Du reste, les médias ne sont pas les seuls à véhiculer ce genre de stéréotypes. « Il m’est arrivé plusieurs fois d’aller acheter des concombres à l’épicerie et que quelqu’un m’arrête dans la rue pour me dire à quel point je suis inspirant. Mais inspirant pour quoi ? Parce que j’existe ? En me qualifiant d’inspirant, vous ne m’aidez pas, vous sous-entendez que ma vie n’est pas enviable. »

Une prise de conscience collective

Kéven Breton a écrit de nombreux articles sur la question du capacitisme. Dans l’un d’eux, il raconte qu’il est fatigué de recevoir, notamment sur Facebook, des invitations à des événements organisés dans des lieux non accessibles. « Les gens qui m’invitent ne pensent pas à mal, c’est simplement qu’il ne leur vient pas à l’esprit de se demander si le lieu choisi est accessible à tous. »

Selon lui, ce type de comportement n’est qu’un exemple d’un phénomène structurel qui touche toute notre société. « En 2015, la Commission des droits de la personne du Québec a publié une étude portant sur les perceptions de la population sur les minorités. Les personnes handicapées sont les mieux perçues. Mais en parallèle, dans la réalité, les plaintes liées à la discrimination des personnes handicapées sont parmi les plus nombreuses. » La preuve, en somme, qu’il existe un vrai écart entre la théorie et la pratique.

Alors que faire ? Pour amorcer une prise de conscience collective et un passage à l’acte plus important que les maigres efforts qui sont faits aujourd’hui, Kéven Breton évoque le dialogue, notamment avec les jeunes. « Souvent, les enfants qui me croisent dans la rue demandent à leurs parents pourquoi je suis comme ça. Or ces derniers font souvent comme s’ils n’avaient rien entendu, ce qui renforce le tabou. Au contraire, ils devraient plutôt parler de diversité. Dans une société il y a des blonds, des roux, des noirs, des personnes dont les jambes fonctionnent et d’autres dont les jambes ne fonctionnent pas ».

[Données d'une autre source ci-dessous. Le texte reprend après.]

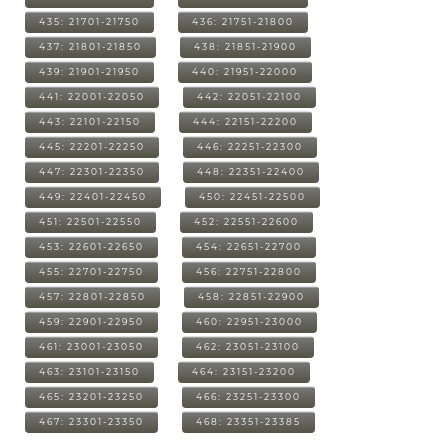
435: 21701-21750
436: 21751-21800
437: 21801-21850
438: 21851-21900
439: 21901-21950
440: 21951-22000
441: 22001-22050
442: 22051-22100
443: 22101-22150
444: 22151-22200
445: 22201-22250
446: 22251-22300
447: 22301-22350
448: 22351-22400
449: 22401-22450
450: 22451-22500
451: 22501-22550
452: 22551-22600
453: 22601-22650
454: 22651-22700
455: 22701-22750
456: 22751-22800
457: 22801-22850
458: 22851-22900
459: 22901-22950
460: 22951-23000
461: 23001-23050
462: 23051-23100
463: 23101-23150
464: 23151-23200
465: 23201-23250
466: 23251-23300
467: 23301-23350
468: 23351-23385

M. Breton insiste également sur l’efficacité que peut avoir une loi bien appliquée portant sur l’accessibilité. « En Colombie-Britannique, la loi est plus sévère, et durant un voyage là-bas, j’ai pu apprécier ses effets sur les commerces notamment. Je n’ai pas vu un seul commerce inaccessible là-bas. Mais le meilleur exemple demeure le Americans with Disabilities Act, aux États-Unis, qui a des grandes répercussions sur l’accessibilité. »

Reste à savoir si à Montréal, l’administration de la mairesse Valérie Plante, qui s’est exprimée plusieurs fois sur l’importance qu’elle accorde à la justice sociale, s’engagera, dans les faits, pour l’inclusion des personnes handicapées.